Required work:
Below are records with pictures; copy word for word only the lines between the line with "Sprawdź regulacje" and the line with "Hororové zprávy", inclusive, and drop the pictures.

Supplied data:

+++

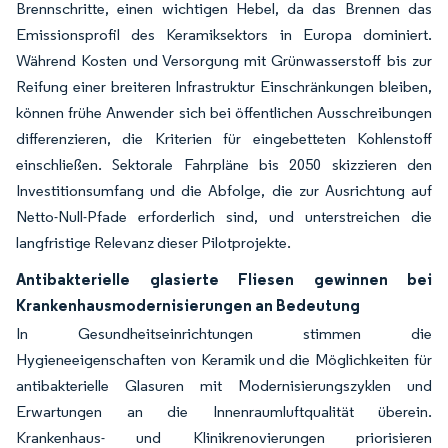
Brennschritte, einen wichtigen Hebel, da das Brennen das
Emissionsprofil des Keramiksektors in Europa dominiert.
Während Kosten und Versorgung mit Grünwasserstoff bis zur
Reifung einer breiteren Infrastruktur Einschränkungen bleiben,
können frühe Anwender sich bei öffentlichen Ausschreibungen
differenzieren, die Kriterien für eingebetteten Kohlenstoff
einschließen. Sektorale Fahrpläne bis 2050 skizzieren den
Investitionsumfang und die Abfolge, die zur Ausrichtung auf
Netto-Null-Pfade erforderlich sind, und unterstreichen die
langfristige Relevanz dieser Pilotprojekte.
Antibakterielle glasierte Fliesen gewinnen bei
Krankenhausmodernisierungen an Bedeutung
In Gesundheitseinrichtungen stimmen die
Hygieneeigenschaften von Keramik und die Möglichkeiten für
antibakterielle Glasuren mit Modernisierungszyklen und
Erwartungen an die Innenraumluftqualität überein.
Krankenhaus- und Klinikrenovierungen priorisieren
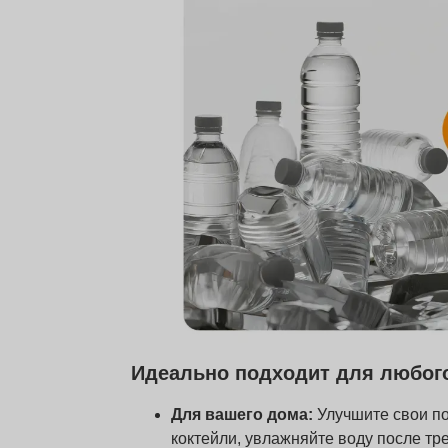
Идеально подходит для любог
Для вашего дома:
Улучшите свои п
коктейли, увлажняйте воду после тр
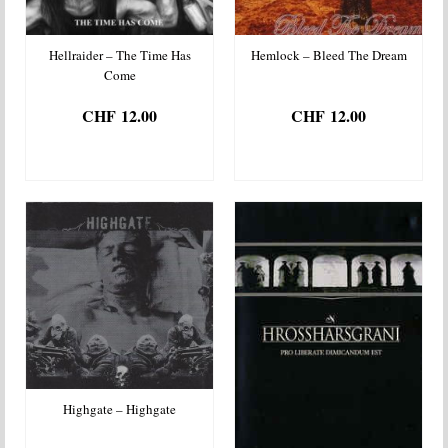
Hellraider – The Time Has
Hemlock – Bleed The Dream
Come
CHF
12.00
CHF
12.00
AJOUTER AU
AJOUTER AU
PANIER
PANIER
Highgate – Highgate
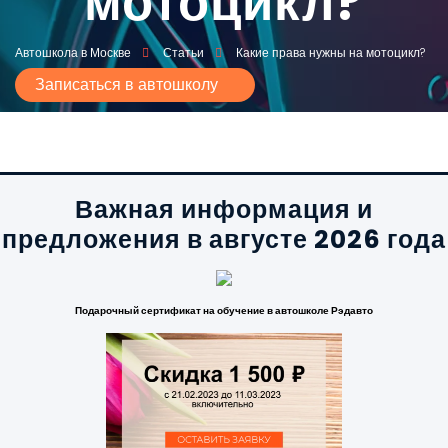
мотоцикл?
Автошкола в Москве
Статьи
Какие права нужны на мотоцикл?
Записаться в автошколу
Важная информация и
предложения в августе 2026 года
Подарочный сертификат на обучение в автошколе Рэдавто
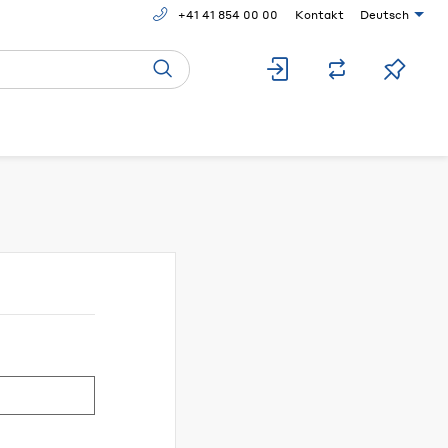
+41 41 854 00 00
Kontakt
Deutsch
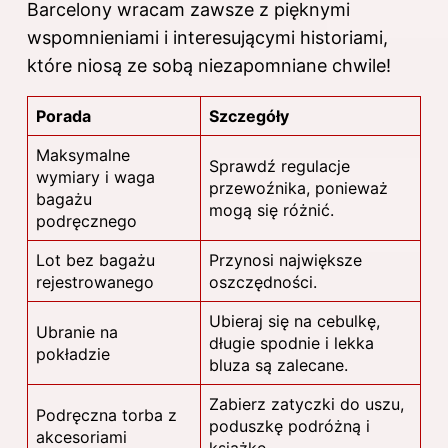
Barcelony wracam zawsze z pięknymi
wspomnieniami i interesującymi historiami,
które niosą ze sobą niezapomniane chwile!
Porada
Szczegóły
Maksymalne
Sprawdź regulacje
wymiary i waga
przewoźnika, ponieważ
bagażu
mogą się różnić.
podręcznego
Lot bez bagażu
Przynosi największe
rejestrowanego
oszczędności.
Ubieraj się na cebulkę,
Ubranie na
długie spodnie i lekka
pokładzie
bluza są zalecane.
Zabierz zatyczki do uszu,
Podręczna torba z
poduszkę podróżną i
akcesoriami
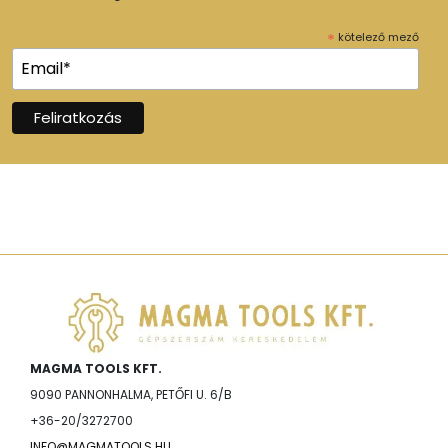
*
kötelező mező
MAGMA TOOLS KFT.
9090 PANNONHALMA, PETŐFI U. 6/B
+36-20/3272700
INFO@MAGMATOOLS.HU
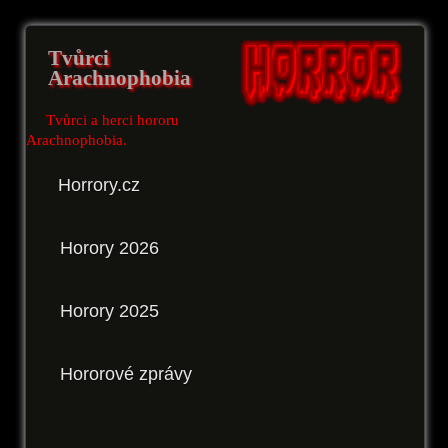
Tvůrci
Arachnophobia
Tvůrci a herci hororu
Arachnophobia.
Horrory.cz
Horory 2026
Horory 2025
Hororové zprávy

+++

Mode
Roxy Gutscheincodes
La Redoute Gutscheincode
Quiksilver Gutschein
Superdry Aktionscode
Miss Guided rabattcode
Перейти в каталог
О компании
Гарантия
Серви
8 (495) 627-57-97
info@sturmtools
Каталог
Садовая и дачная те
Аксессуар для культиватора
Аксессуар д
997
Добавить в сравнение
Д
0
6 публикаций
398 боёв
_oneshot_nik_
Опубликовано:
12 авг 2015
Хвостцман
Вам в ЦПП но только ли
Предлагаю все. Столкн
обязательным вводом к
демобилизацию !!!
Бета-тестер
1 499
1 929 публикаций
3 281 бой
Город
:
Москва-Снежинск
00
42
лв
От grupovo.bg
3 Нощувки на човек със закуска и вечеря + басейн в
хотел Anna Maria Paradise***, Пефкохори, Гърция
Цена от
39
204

+++

Solution to this problem:
Sprawdź regulacje
wymiary i waga
przewoźnika, ponieważ
bagażu
mogą się różnić.
podręcznego
Lot bez bagażu
Przynosi największe
rejestrowanego
oszczędności.
Ubieraj się na cebulkę,
Ubranie na
długie spodnie i lekka
pokładzie
bluza są zalecane.
Zabierz zatyczki do uszu,
Podręczna torba z
poduszkę podróżną i
akcesoriami
*
kötelező mező
MAGMA TOOLS KFT.
9090 PANNONHALMA, PETŐFI U. 6/B
+36-20/3272700
INFO@MAGMATOOLS.HU
Tvůrci
Arachnophobia
Tvůrci a herci hororu
Arachnophobia.
Horrory.cz
Horory 2026
Horory 2025
Hororové zprávy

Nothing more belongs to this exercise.